A new math curriculum developed by the Carnegie Foundation is called Quantway 1 and Quantway 2.  The curriculum compresses remedial and college level content into one year.  BUT the approach is totally different.   It uses real-world scenarios to engage students, asking them to apply math formulas to calculating the dosage of a baby’s medication, or analyzing the racial disparities in prison populations.  The students are required to work in groups to eliminate the feeling of isolation for students who see themselves as poor in math.  Think of it as a whole course in word problems instead of the typical approach of one separate unit.   The second year of the curriculum is called Statway. The emphasis there is on using statistics.   Student pass rates are 3-4 times higher than in standard remedial courses. In the 2016-17 school year 69 institutions of higher learning have adopted the program.  Hardly a drop in the ocean of higher ed programs but it is a start.
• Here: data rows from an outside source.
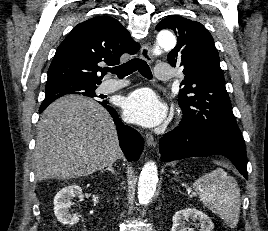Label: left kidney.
I'll return each instance as SVG.
<instances>
[{
    "label": "left kidney",
    "mask_w": 268,
    "mask_h": 231,
    "mask_svg": "<svg viewBox=\"0 0 268 231\" xmlns=\"http://www.w3.org/2000/svg\"><path fill=\"white\" fill-rule=\"evenodd\" d=\"M191 220H199L201 223L199 231H213L214 224L211 219L203 212L195 208H186L177 211L173 216V226L171 231H194L187 226V222Z\"/></svg>",
    "instance_id": "left-kidney-1"
}]
</instances>
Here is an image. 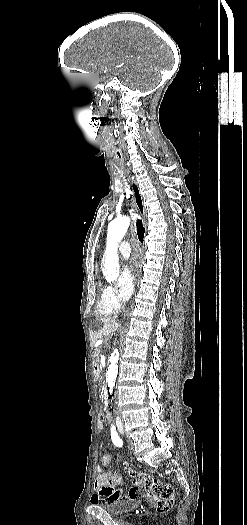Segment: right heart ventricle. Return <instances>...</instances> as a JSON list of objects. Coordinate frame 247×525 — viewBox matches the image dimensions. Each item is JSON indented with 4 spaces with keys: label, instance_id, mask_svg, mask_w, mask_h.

We are like mice running on a wheel.  Elementary students are taught by teachers who can barely do the math themselves.  Secondary education students are taught math that is a funnel to a higher level of math that is not meaningful to them and they have little to no use for in their lives.  These students move on to post-secondary ed to discover they are not prepared and must be remediated.   They lose out and our economy loses out because they are not getting the math understanding and literacy that they need.  Stop the world, we need to get off.  We have a math problem and it keeps getting worse.